Competition might actually be good for business and the economy as a whole. Competition vastly improved our goods and services. New products and technologies continue to emerge. Businesses move faster, becoming more efficient than ever. Production goes into overdrive, providing customers with a myriad of options from budget to high-ticket items, feeding small businesses with a steady stream of cash, stimulating economic growth.
Competition would also mean consumers have less to worry about when it comes to monopoly and price-gouging. Antitrust laws ensure all businesses stay within the limits of fair competition and refrain from unethical practices such as undercutting the competition or by offering goods and services at cutthroat prices (forcing competing businesses to capitulate).
Interesting enough, small businesses can take on other businesses, even the big ones, if they just put more time working on their strengths. Unlike the big ones, small businesses are more agile. They can go mobile, implement one small change at a time, test out a new product or service or switch to a different strategy at a moment’s notice.

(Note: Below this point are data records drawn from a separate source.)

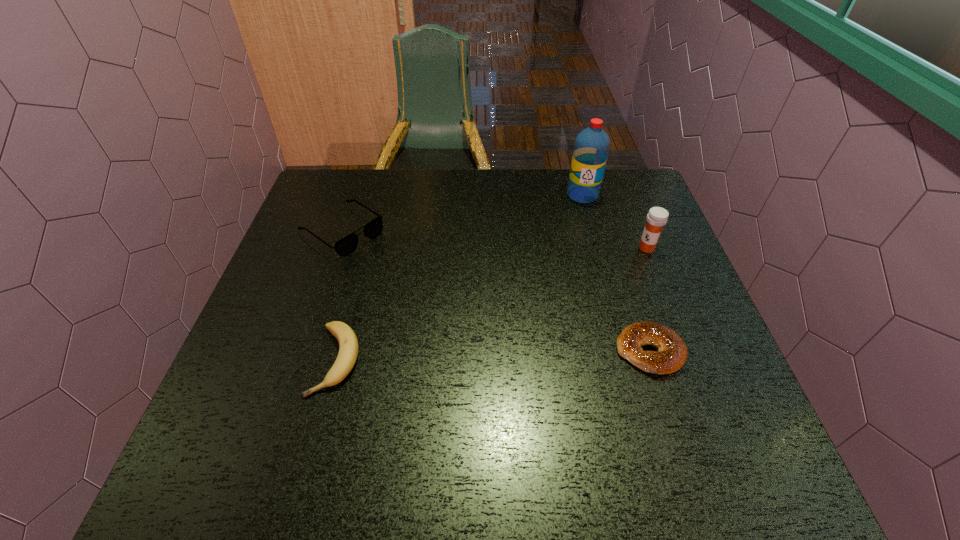 This screenshot has height=540, width=960. What are the coordinates of `free spot on the desktop that is between the banana and the bagel and is positioned on the front-facing side of the spectacles` in the screenshot? It's located at (522, 355).

Locate an element on the screen. The width and height of the screenshot is (960, 540). vacant space on the desktop that is between the banana and the bagel and is positioned on the label side of the fourth shortest object is located at coordinates (498, 355).

Identify the location of free spot on the desktop that is between the banana and the bagel and is positioned on the front label of the farthest object. This screenshot has width=960, height=540. (526, 355). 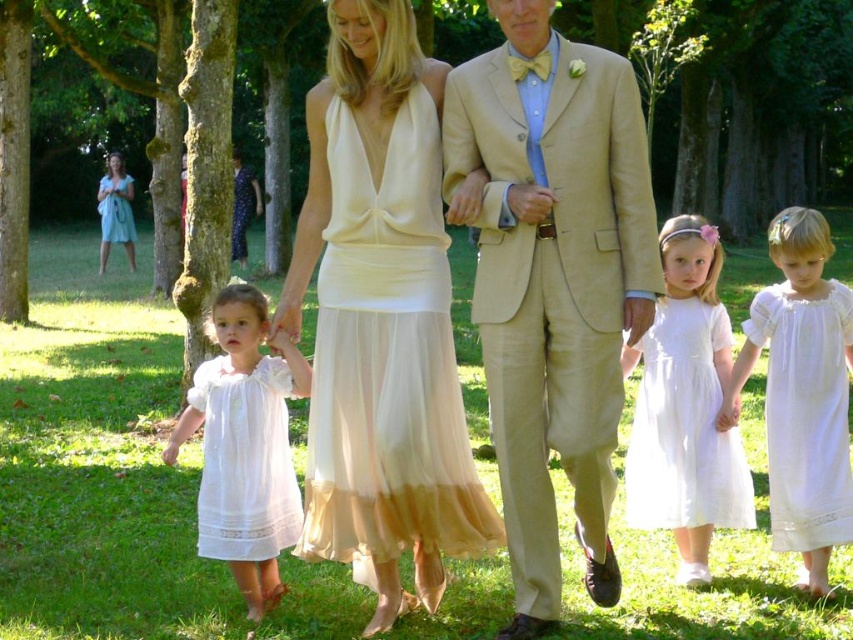 You are a photographer trying to capture a closeup of the white lace dress at center without the matte blue dress at upper left appearing in the background. Is this possible based on their positions?

Yes, since the white lace dress at center is in front of the matte blue dress at upper left, you can focus on the white lace dress at center and exclude the matte blue dress at upper left from the frame by adjusting the camera angle or zoom. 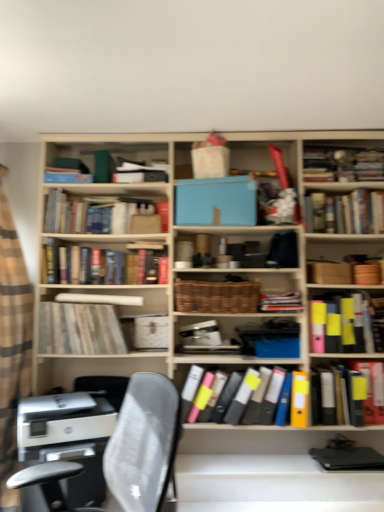 Question: From the image's perspective, is blue matte book at center above or below hardcover books at center, which is the 3th book from top to bottom?

Choices:
 (A) above
 (B) below

Answer: (A)

Question: Does point (226, 216) appear closer or farther from the camera than point (165, 266)?

Choices:
 (A) farther
 (B) closer

Answer: (B)

Question: Which object is positioned farthest from the hardcover book at upper right, which is the seventh book from bottom to top?

Choices:
 (A) multicolored file folders at center, positioned as the first book in bottom-to-top order
 (B) matte black folder at right, which is the 7th book from top to bottom
 (C) blue matte book at center
 (D) matte black book at center, which is the fourth book from top to bottom
 (E) woven brown basket at center

Answer: (A)

Question: Estimate the real-world distances between objects in this image. Which object is closer to the woven brown basket at center?

Choices:
 (A) matte yellow folder at right, the fifth book in the top-to-bottom sequence
 (B) matte black book at center, which is the fourth book from top to bottom
 (C) hardcover books at upper left, placed as the 1th book when sorted from top to bottom
 (D) blue matte book at center
 (E) hardcover book at upper right, which appears as the 2th book when viewed from the top

Answer: (B) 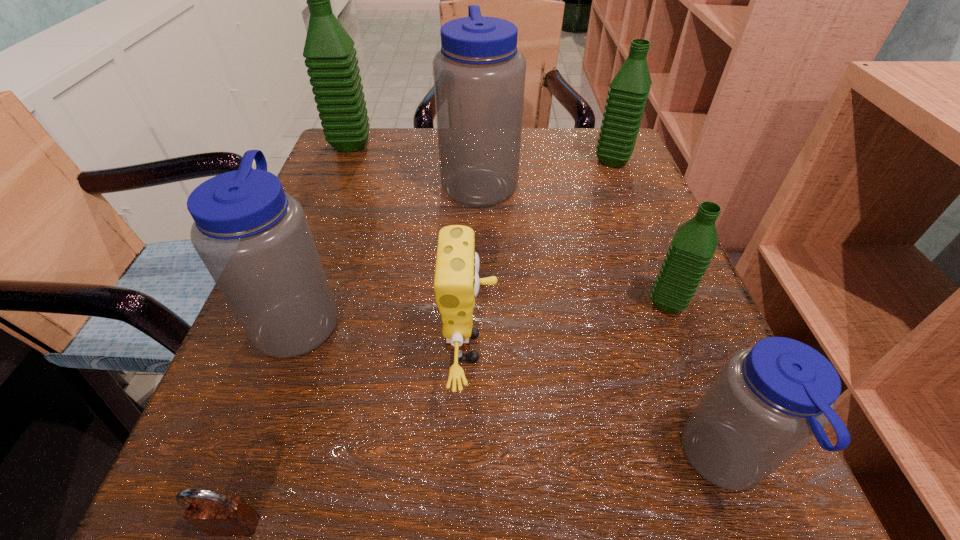 This screenshot has width=960, height=540. I want to click on brown padlock, so [x=216, y=514].

Where is `the shortest object`? Image resolution: width=960 pixels, height=540 pixels. the shortest object is located at coordinates (216, 514).

You are a GUI agent. You are given a task and a screenshot of the screen. Output one action in this format:
    pyautogui.click(x=<x>, y=<y>)
    Task: Click on the vacant space positioned on the right of the biggest green water bottle
    This screenshot has height=540, width=960.
    Given the screenshot: What is the action you would take?
    pyautogui.click(x=491, y=145)

Locate an element on the screen. This screenshot has height=540, width=960. free space located with a carrying loop on the side of the biggest blue water bottle is located at coordinates (591, 182).

This screenshot has height=540, width=960. In order to click on vacant space located 0.180m on the left of the second biggest green water bottle in this screenshot , I will do `click(509, 160)`.

Identify the location of vacant region located 0.180m with a carrying loop on the side of the second smallest blue water bottle. (464, 318).

Where is `vacant space positioned on the face of the sponge`? The image size is (960, 540). vacant space positioned on the face of the sponge is located at coordinates (552, 348).

Identify the location of vacant region located on the front of the smallest green water bottle. (724, 447).

The image size is (960, 540). I want to click on vacant space located with a carrying loop on the side of the nearest blue water bottle, so click(x=483, y=462).

Locate an element on the screen. Image resolution: width=960 pixels, height=540 pixels. free space located with a carrying loop on the side of the nearest blue water bottle is located at coordinates (343, 462). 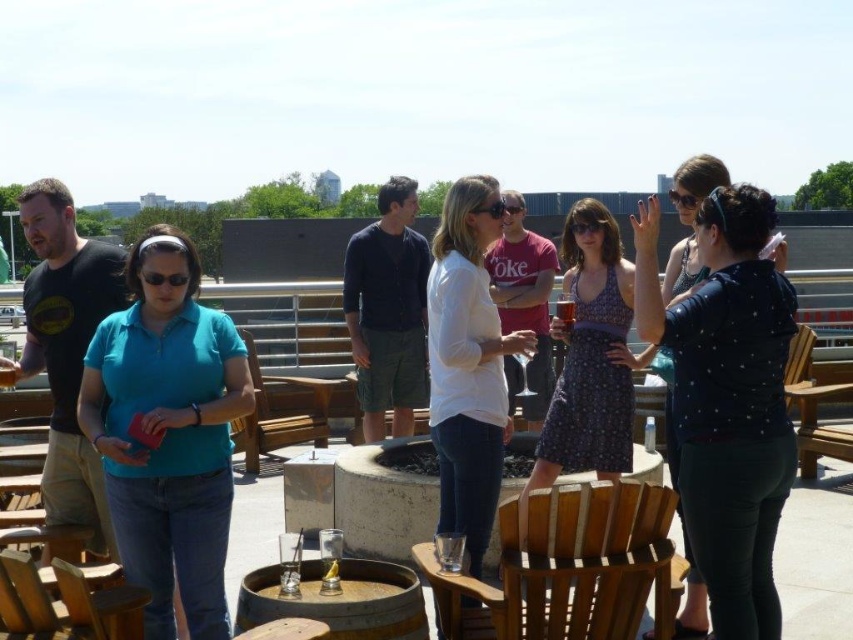 Measure the distance between matte black shirt at center and patterned fabric dress at center.

The distance of matte black shirt at center from patterned fabric dress at center is 1.44 meters.

Can you confirm if matte black shirt at center is wider than patterned fabric dress at center?

Yes, matte black shirt at center is wider than patterned fabric dress at center.

What do you see at coordinates (727, 401) in the screenshot? Image resolution: width=853 pixels, height=640 pixels. I see `matte black shirt at center` at bounding box center [727, 401].

Identify the location of matte black shirt at center. (727, 401).

Who is higher up, teal fabric shirt at left or wooden chair at center?

Positioned higher is teal fabric shirt at left.

Is point (117, 348) positioned behind point (328, 384)?

No, it is in front of (328, 384).

Identify the location of teal fabric shirt at left. (167, 433).

The height and width of the screenshot is (640, 853). What do you see at coordinates (167, 433) in the screenshot? I see `teal fabric shirt at left` at bounding box center [167, 433].

Can you confirm if teal fabric shirt at left is thinner than white matte shirt at center?

Incorrect, teal fabric shirt at left's width is not less than white matte shirt at center's.

Is point (149, 264) farther from camera compared to point (521, 342)?

No, (149, 264) is in front of (521, 342).

Where is `teal fabric shirt at left`? teal fabric shirt at left is located at coordinates (167, 433). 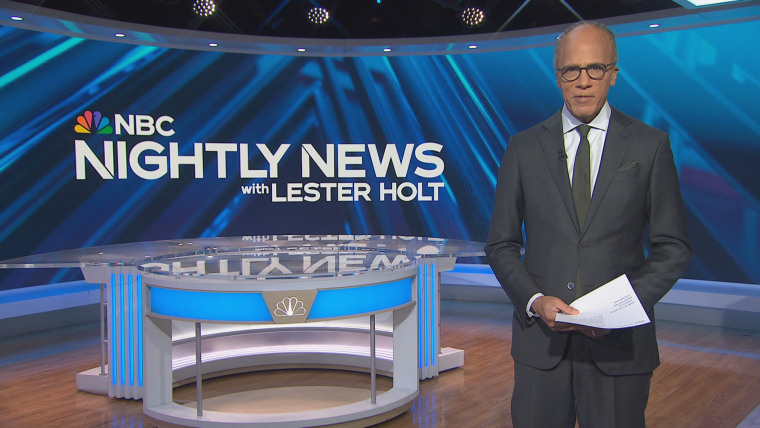 The width and height of the screenshot is (760, 428). I want to click on floor, so click(x=58, y=396).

In fact, you can implement some of them yourself by learning CRM and sales and marketing automation.
We’ve spent years and years perfecting our unique system after working with more than 700 clients and came up with our 5-step Rapid Sales Growth Blueprint designed especially for small business owners like you.
Small Businesses Keep Our Economy in Good Shape – and Why Our Governments Should Step in
Small businesses have been the engine that drives our economy for so many decades. They ushered the golden age of consumerism, providing people with quality goods and services and improving our way of life. We owe these a lot to the millions of small businesses who are now at risk of losing the battle against COVID-19.
As one of the major borrowers of capital, they’ve turned small towns into bustling cities, creating jobs and income for millions of people across the country. They stimulate people’s spending and provide our governments with additional revenue in the form of taxes. They help raise GDP and thus a stronger currency.
It doesn’t take an economist to see how the failure of small businesses may very well mean the failure of the whole economy. No income means small businesses will have to lay off most of their employees. The U.S. Bureau of Labour reported a record high of 3.238 million people filing for jobless claims, eclipsing the unemployment record of 695,000 in October of 1982.
People’s spending will reach an all-time low as the general populace is now strapped for cash. More businesses close. More people lose jobs. Less people spending, less income, more closures – it’s a downward spiral. But this won’t have to be the case if our governments would respond to the call with a sense of urgency by saving small businesses who have been hit hard by this malady.